If the brightening agent is distributed throughout the paper thickness, should that make it more or less likely to fade?
There are more factors having an influence on the shift of paper white in time. In the end Aardenburg will have the verdict on how the paper behaves. Mark gave a good summary on the Digital B&W list of the factors that have an influence. I assume he wouldn't mind a quote here:
> I believe there are several factors that influence OBA burnout and
> media white point stability. Here are some of the key variables.

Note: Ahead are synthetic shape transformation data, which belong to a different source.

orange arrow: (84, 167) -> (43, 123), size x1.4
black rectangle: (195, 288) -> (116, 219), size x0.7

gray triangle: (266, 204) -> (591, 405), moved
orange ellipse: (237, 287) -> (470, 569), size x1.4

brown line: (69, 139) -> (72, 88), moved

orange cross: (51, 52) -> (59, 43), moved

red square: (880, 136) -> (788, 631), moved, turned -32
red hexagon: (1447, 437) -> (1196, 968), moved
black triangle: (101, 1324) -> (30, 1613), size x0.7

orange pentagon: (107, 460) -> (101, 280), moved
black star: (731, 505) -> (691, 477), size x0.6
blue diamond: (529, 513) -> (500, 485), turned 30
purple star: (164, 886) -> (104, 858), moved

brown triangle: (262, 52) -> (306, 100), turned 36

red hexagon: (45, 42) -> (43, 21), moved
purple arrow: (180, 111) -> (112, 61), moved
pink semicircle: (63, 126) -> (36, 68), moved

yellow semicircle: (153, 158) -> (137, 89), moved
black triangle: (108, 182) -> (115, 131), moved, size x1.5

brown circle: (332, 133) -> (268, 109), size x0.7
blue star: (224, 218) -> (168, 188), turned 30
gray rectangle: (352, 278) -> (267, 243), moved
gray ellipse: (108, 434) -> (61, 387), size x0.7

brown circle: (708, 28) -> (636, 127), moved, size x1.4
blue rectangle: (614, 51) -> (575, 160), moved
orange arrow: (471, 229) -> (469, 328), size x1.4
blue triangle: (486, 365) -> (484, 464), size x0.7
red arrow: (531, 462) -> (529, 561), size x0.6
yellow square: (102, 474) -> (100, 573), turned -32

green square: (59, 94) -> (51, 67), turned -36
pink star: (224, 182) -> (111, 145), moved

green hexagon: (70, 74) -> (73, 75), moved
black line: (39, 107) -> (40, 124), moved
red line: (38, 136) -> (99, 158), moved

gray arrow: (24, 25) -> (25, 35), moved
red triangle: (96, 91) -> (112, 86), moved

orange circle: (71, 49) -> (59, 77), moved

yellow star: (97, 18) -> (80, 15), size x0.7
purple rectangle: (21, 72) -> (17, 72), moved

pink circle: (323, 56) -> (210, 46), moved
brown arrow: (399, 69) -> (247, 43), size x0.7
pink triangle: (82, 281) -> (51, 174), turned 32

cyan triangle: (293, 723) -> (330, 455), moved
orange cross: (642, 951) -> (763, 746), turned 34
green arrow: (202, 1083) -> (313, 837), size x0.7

> 1) concentration of OBAs, ie. how much does the initial media color
> depend on the incorporated OBAs. If very little, then total burnout
> produces only slight effect. If a lot, then total burnout produces
> large effect.
> 2). Location of OBAs. When located in top microporous coatings, the
> OBAs are extremely sensitive to oxidation (just like other dyes). The
> oxidation can be photochemically induced, but even more so due to
> ozone induced oxidation. The OBA's are more protected when located in
> subbing layers and paper core. Many RC papers, for example, have
> subbing layers below the top ink receptor layer and above the PE/TiO2
> layer where the manufacturer can include some OBAs.
> 3). Molecular structure of the OBA and interaction with the layer(s)
> in which they are embedded. For example, swellable polymers will
> indeed protect them more from oxidation, which in part explains why
> OBAs in traditional darkroom type photo papers have not gotten as bad
> a reputation (although some problems have been experienced in the
> field with traditional photo papers as well).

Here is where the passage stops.